In a recent thread on StackExchange, a user had the following issue:
I want a query that returns the first person in the table with a GroupID = 2. If nobody with a GroupID = 2 exists, I want the first person with a RoleID = 2.
Let's discard, for now, the fact that "first" is terribly defined. In actuality, the user didn't care which person they got, whether it came randomly, arbitrarily, or through some explicit logic in addition to their main criteria. Ignoring that, let's say you have a basic table:
CREATE TABLE dbo.Users
(
UserID INT PRIMARY KEY,
GroupID INT,
RoleID INT
);
In the real world there are probably other columns, additional constraints, maybe foreign keys to other tables, and certainly other indexes.
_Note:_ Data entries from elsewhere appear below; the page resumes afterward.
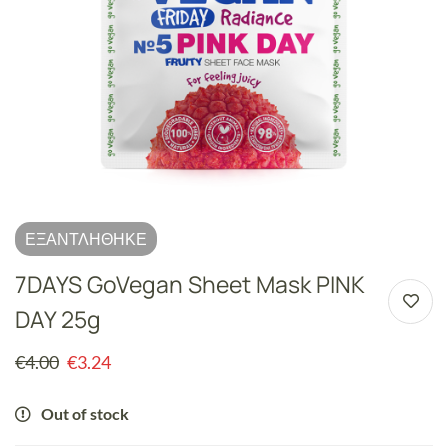
ΕΞΑΝΤΛΉΘΗΚΕ
7DAYS GoVegan Sheet Mask PINK
DAY 25g
€
4.00
€
3.24
Out of stock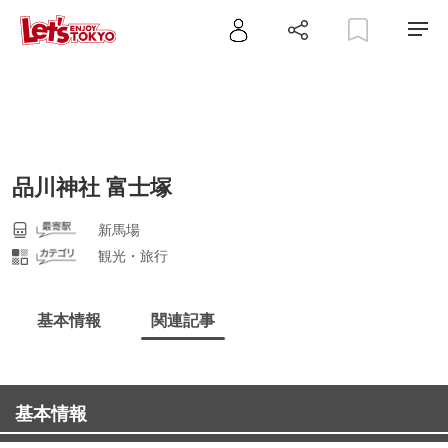
品川神社 富士塚
新馬場
観光・旅行
基本情報
関連記事
基本情報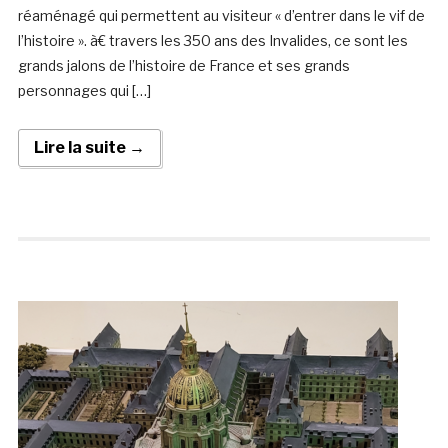
réaménagé qui permettent au visiteur « d’entrer dans le vif de
l’histoire ». à€ travers les 350 ans des Invalides, ce sont les
grands jalons de l’histoire de France et ses grands
personnages qui […]
Lire la suite →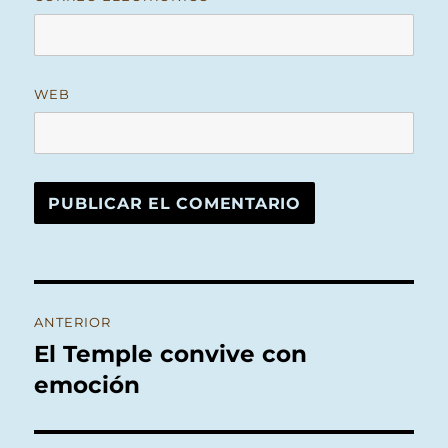
WEB
Navegación
ANTERIOR
de
El Temple convive con
Entrada
anterior:
emoción
entradas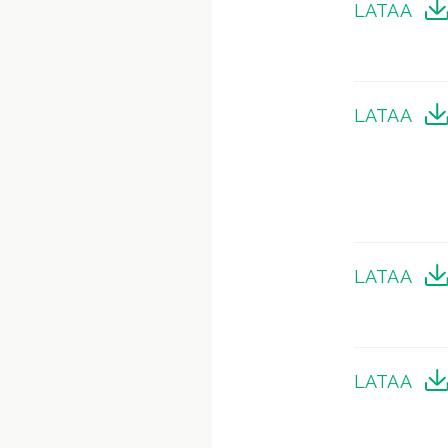
LATAA
LATAA
LATAA
LATAA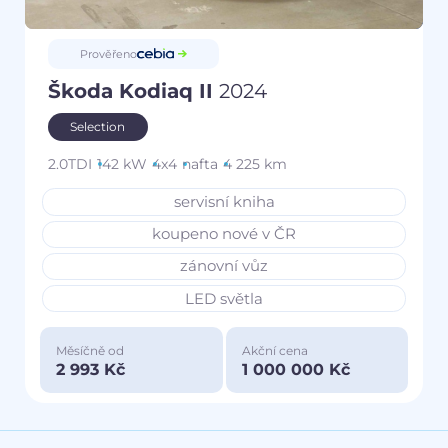
Prověřeno
Škoda Kodiaq II
2024
Selection
2.0TDI
142 kW
4x4
nafta
4 225 km
servisní kniha
koupeno nové v ČR
zánovní vůz
LED světla
Měsíčně od
Akční cena
2 993 Kč
1 000 000 Kč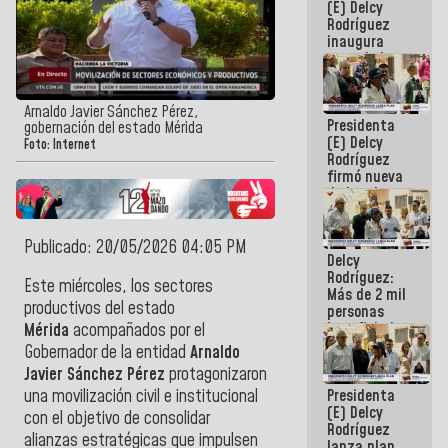
(E) Delcy
Rodríguez
inaugura
casa de los
Abuelos
Primavera
en Caracas
Arnaldo Javier Sánchez Pérez,
Presidenta
gobernación del estado Mérida
(E) Delcy
Foto: Internet
Rodríguez
firmó nueva
de Ley de
Arrendamiento
aprobada
por la AN
Publicado: 20/05/2026 04:05 PM
Delcy
Rodríguez:
Este miércoles, los sectores
Más de 2 mil
productivos del estado
personas
beneficiadas
Mérida
acompañados por el
con planes
Gobernador de la entidad
Arnaldo
para
Javier Sánchez Pérez
protagonizaron
atención de
Presidenta
una movilización civil e institucional
emergencia
(E) Delcy
sísmica en
con el objetivo de consolidar
Rodríguez
la última
alianzas estratégicas que impulsen
lanza plan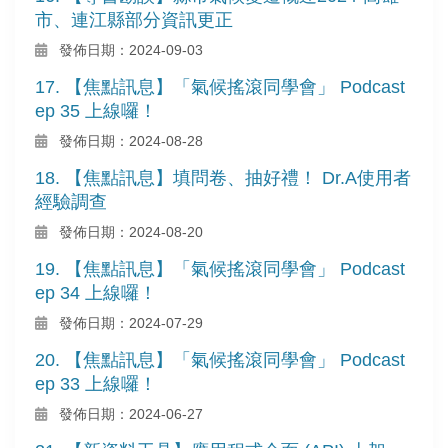
市、連江縣部分資訊更正
發佈日期：2024-09-03
17. 【焦點訊息】「氣候搖滾同學會」 Podcast
ep 35 上線囉！
發佈日期：2024-08-28
18. 【焦點訊息】填問卷、抽好禮！ Dr.A使用者
經驗調查
發佈日期：2024-08-20
19. 【焦點訊息】「氣候搖滾同學會」 Podcast
ep 34 上線囉！
發佈日期：2024-07-29
20. 【焦點訊息】「氣候搖滾同學會」 Podcast
ep 33 上線囉！
發佈日期：2024-06-27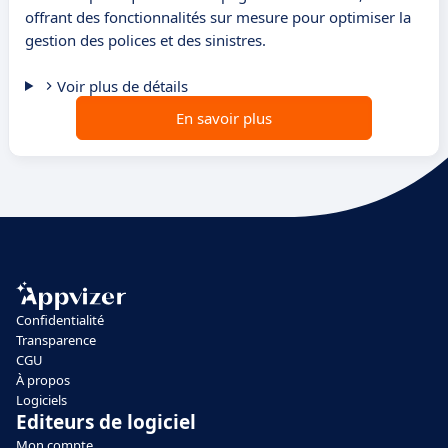
offrant des fonctionnalités sur mesure pour optimiser la
gestion des polices et des sinistres.
Voir plus de détails
En savoir plus
Confidentialité
Transparence
CGU
À propos
Logiciels
Editeurs de logiciel
Mon compte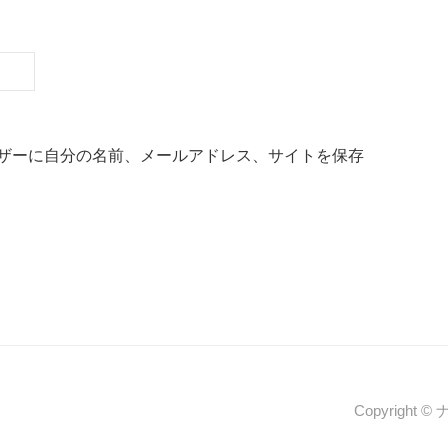
ザーに自分の名前、メールアドレス、サイトを保存
Copyright 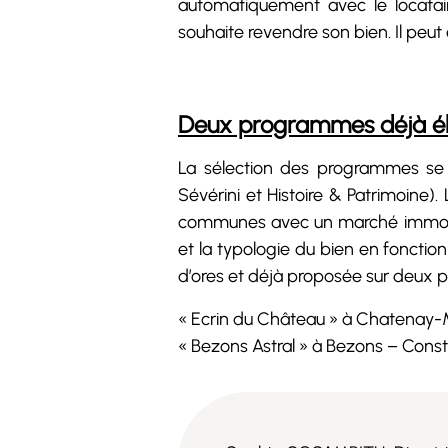
automatiquement avec le locataire
souhaite revendre son bien. Il pe
Deux programmes déjà éli
La sélection des programmes se
Sévérini et Histoire & Patrimoine).
communes avec un marché immobili
et la typologie du bien en fonctio
d’ores et déjà proposée sur deux
« Ecrin du Château » à Chatenay-M
« Bezons Astral » à Bezons – Const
But let's keep this simple, and come up with a query.
Likely Solutions
With that table design, solving the problem seems straightforward, right? The first attempt you would probably make is:
SELECT TOP (1) UserID, GroupID, RoleID
FROM dbo.Users
WHERE GroupID = 2 OR RoleID = 2
ORDER BY CASE GroupID WHEN 2 THEN 1 ELSE 2 END;
This uses TOP
and a conditional ORDER BY
to treat those users with a GroupID = 2 as higher priority. The plan for this query is pretty simple, with most of the cost happening in a sort operation. Here are runtime metrics against an empty table:
This looks to be about as good as you can do – a simple plan that only scans the table once, and other than a pesky sort that you should be able to live with, no problem, right?
Well, another answer in the thread offered up this more complex variation:
SELECT TOP (1) UserID, GroupID, RoleID FROM
(
SELECT TOP (1) UserID, GroupID, RoleID, o = 1
FROM dbo.Users
WHERE GroupId = 2
UNION ALL
SELECT TOP (1) UserID, GroupID, RoleID, o = 2
FROM dbo.Users
WHERE RoleID = 2
)
AS x ORDER BY o;
On first glance, you would probably think that this query is extremely less efficient, as it requires two clustered index scans. You'd definitely be right about that; here is the plan and runtime metrics against an empty table:
But now, let's add data
In order to test these queries, I wanted to use some realistic data. So first I populated 1,000 rows from sys.all_objects, with modulo operations against the object_id to get some decent distribution:
INSERT dbo.Users(UserID, GroupID, RoleID)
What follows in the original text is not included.